◆ **Work task**
Starting at the first line of the data, please print exactly those lines through the one that holds "ट्रम्पको घोषणा: इरानसँगको", omitting every picture.
(Source material Opens)
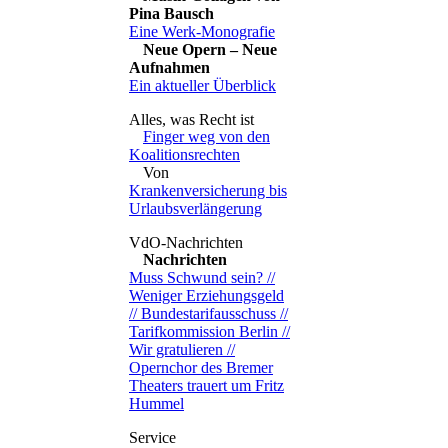
Pina Bausch
Eine Werk-Monografie
Neue Opern – Neue
Aufnahmen
Ein aktueller Überblick
Finger weg von den
Koalitionsrechten
Von
Krankenversicherung bis
Urlaubsverlängerung
Nachrichten
Muss Schwund sein? //
Weniger Erziehungsgeld
// Bundestarifausschuss //
Tarifkommission Berlin //
Wir gratulieren //
Opernchor des Bremer
Theaters trauert um Fritz
Hummel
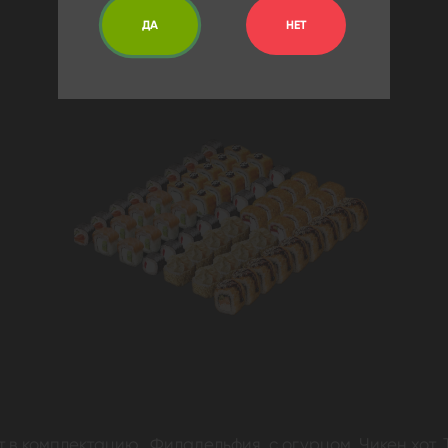
ДА
НЕТ
т в комплектацию. Филадельфия с огурцом, Чикен хот, 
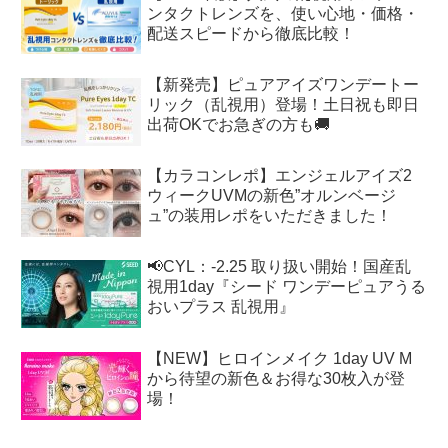
ンタクトレンズを、使い心地・価格・
配送スピードから徹底比較！
【新発売】ピュアアイズワンデートー
リック（乱視用）登場！土日祝も即日
出荷OKでお急ぎの方も🚚
【カラコンレポ】エンジェルアイズ2
ウィークUVMの新色”オルンベージ
ュ”の装用レポをいただきました！
📢CYL：-2.25 取り扱い開始！国産乱
視用1day『シード ワンデーピュアうる
おいプラス 乱視用』
【NEW】ヒロインメイク 1day UV M
から待望の新色＆お得な30枚入が登
場！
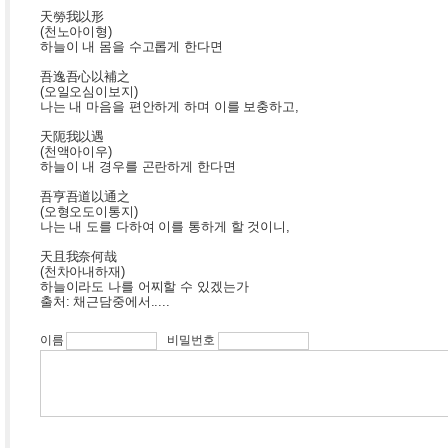
天勞我以形
(천노아이형)
하늘이 내 몸을 수고롭게 한다면
吾逸吾心以補之
(오일오심이보지)
나는 내 마음을 편안하게 하며 이를 보충하고,
天阨我以遇
(천액아이우)
하늘이 내 경우를 곤란하게 한다면
吾亨吾道以通之
(오형오도이통지)
나는 내 도를 다하여 이를 통하게 할 것이니,
天且我奈何哉
(천차아내하재)
하늘이라도 나를 어찌할 수 있겠는가
출처: 채근담중에서.....
이름
비밀번호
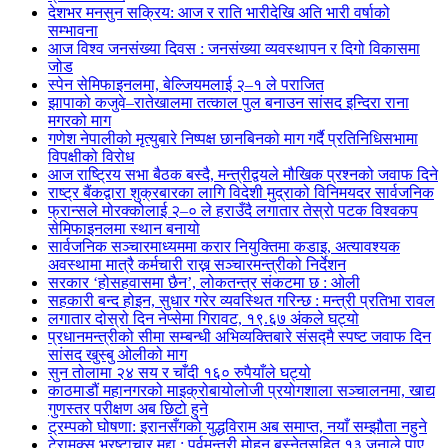
देशभर मनसुन सक्रिय: आज र राति भारीदेखि अति भारी वर्षाको
सम्भावना
आज विश्व जनसंख्या दिवस : जनसंख्या व्यवस्थापन र दिगो विकासमा
जोड
स्पेन सेमिफाइनलमा, बेल्जियमलाई २–१ ले पराजित
झापाको कजुवे–रातेखालमा तत्काल पुल बनाउन सांसद इन्दिरा राना
मगरको माग
गणेश नेपालीको मृत्युबारे निष्पक्ष छानबिनको माग गर्दै प्रतिनिधिसभामा
विपक्षीको विरोध
आज राष्ट्रिय सभा बैठक बस्दै, मन्त्रीद्वयले मौखिक प्रश्नको जवाफ दिने
राष्ट्र बैंकद्वारा शुक्रबारका लागि विदेशी मुद्राको विनिमयदर सार्वजनिक
फ्रान्सले मोरक्कोलाई २–० ले हराउँदै लगातार तेस्रो पटक विश्वकप
सेमिफाइनलमा स्थान बनायो
सार्वजनिक सञ्चारमाध्यममा करार नियुक्तिमा कडाइ, अत्यावश्यक
अवस्थामा मात्रै कर्मचारी राख्न सञ्चारमन्त्रीको निर्देशन
सरकार ‘होसहवासमा छैन’, लोकतन्त्र संकटमा छ : ओली
सहकारी बन्द होइन, सुधार गरेर व्यवस्थित गरिन्छ : मन्त्री प्रतिभा रावल
लगातार दोस्रो दिन नेप्सेमा गिरावट, १९.६७ अंकले घट्यो
प्रधानमन्त्रीको सीमा सम्बन्धी अभिव्यक्तिबारे संसद्मै स्पष्ट जवाफ दिन
सांसद खुस्बु ओलीको माग
सुन तोलामा २४ सय र चाँदी १६० रुपैयाँले घट्यो
काठमाडौं महानगरको माइक्रोबायोलोजी प्रयोगशाला सञ्चालनमा, खाद्य
गुणस्तर परीक्षण अब छिटो हुने
ट्रम्पको घोषणा: इरानसँगको युद्धविराम अब समाप्त, नयाँ सम्झौता नहुने
टेरामक्स भ्रष्टाचार मुद्दा : पूर्वमन्त्री मोहन बस्नेतसहित १३ जनाले पाए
(Source material Closes)
◆ **The completed task**
Pina Bausch
Eine Werk-Monografie
Neue Opern – Neue
Aufnahmen
Ein aktueller Überblick
Finger weg von den
Koalitionsrechten
Von
Krankenversicherung bis
Urlaubsverlängerung
Nachrichten
Muss Schwund sein? //
Weniger Erziehungsgeld
// Bundestarifausschuss //
Tarifkommission Berlin //
Wir gratulieren //
Opernchor des Bremer
Theaters trauert um Fritz
Hummel
ДА
НЕТ
т в комплектацию. Филадельфия с огурцом, Чикен хот, 
ンタクトレンズを、使い心地・価格・
配送スピードから徹底比較！
【新発売】ピュアアイズワンデートー
リック（乱視用）登場！土日祝も即日
出荷OKでお急ぎの方も🚚
【カラコンレポ】エンジェルアイズ2
ウィークUVMの新色”オルンベージ
ュ”の装用レポをいただきました！
📢CYL：-2.25 取り扱い開始！国産乱
視用1day『シード ワンデーピュアうる
おいプラス 乱視用』
【NEW】ヒロインメイク 1day UV M
から待望の新色＆お得な30枚入が登
場！
天勞我以形
(천노아이형)
하늘이 내 몸을 수고롭게 한다면
吾逸吾心以補之
(오일오심이보지)
나는 내 마음을 편안하게 하며 이를 보충하고,
天阨我以遇
(천액아이우)
하늘이 내 경우를 곤란하게 한다면
吾亨吾道以通之
(오형오도이통지)
나는 내 도를 다하여 이를 통하게 할 것이니,
天且我奈何哉
(천차아내하재)
하늘이라도 나를 어찌할 수 있겠는가
출처: 채근담중에서.....
이름
비밀번호
देशभर मनसुन सक्रिय: आज र राति भारीदेखि अति भारी वर्षाको
सम्भावना
आज विश्व जनसंख्या दिवस : जनसंख्या व्यवस्थापन र दिगो विकासमा
जोड
स्पेन सेमिफाइनलमा, बेल्जियमलाई २–१ ले पराजित
झापाको कजुवे–रातेखालमा तत्काल पुल बनाउन सांसद इन्दिरा राना
मगरको माग
गणेश नेपालीको मृत्युबारे निष्पक्ष छानबिनको माग गर्दै प्रतिनिधिसभामा
विपक्षीको विरोध
आज राष्ट्रिय सभा बैठक बस्दै, मन्त्रीद्वयले मौखिक प्रश्नको जवाफ दिने
राष्ट्र बैंकद्वारा शुक्रबारका लागि विदेशी मुद्राको विनिमयदर सार्वजनिक
फ्रान्सले मोरक्कोलाई २–० ले हराउँदै लगातार तेस्रो पटक विश्वकप
सेमिफाइनलमा स्थान बनायो
सार्वजनिक सञ्चारमाध्यममा करार नियुक्तिमा कडाइ, अत्यावश्यक
अवस्थामा मात्रै कर्मचारी राख्न सञ्चारमन्त्रीको निर्देशन
सरकार ‘होसहवासमा छैन’, लोकतन्त्र संकटमा छ : ओली
सहकारी बन्द होइन, सुधार गरेर व्यवस्थित गरिन्छ : मन्त्री प्रतिभा रावल
लगातार दोस्रो दिन नेप्सेमा गिरावट, १९.६७ अंकले घट्यो
प्रधानमन्त्रीको सीमा सम्बन्धी अभिव्यक्तिबारे संसद्मै स्पष्ट जवाफ दिन
सांसद खुस्बु ओलीको माग
सुन तोलामा २४ सय र चाँदी १६० रुपैयाँले घट्यो
काठमाडौं महानगरको माइक्रोबायोलोजी प्रयोगशाला सञ्चालनमा, खाद्य
गुणस्तर परीक्षण अब छिटो हुने
ट्रम्पको घोषणा: इरानसँगको युद्धविराम अब समाप्त, नयाँ सम्झौता नहुने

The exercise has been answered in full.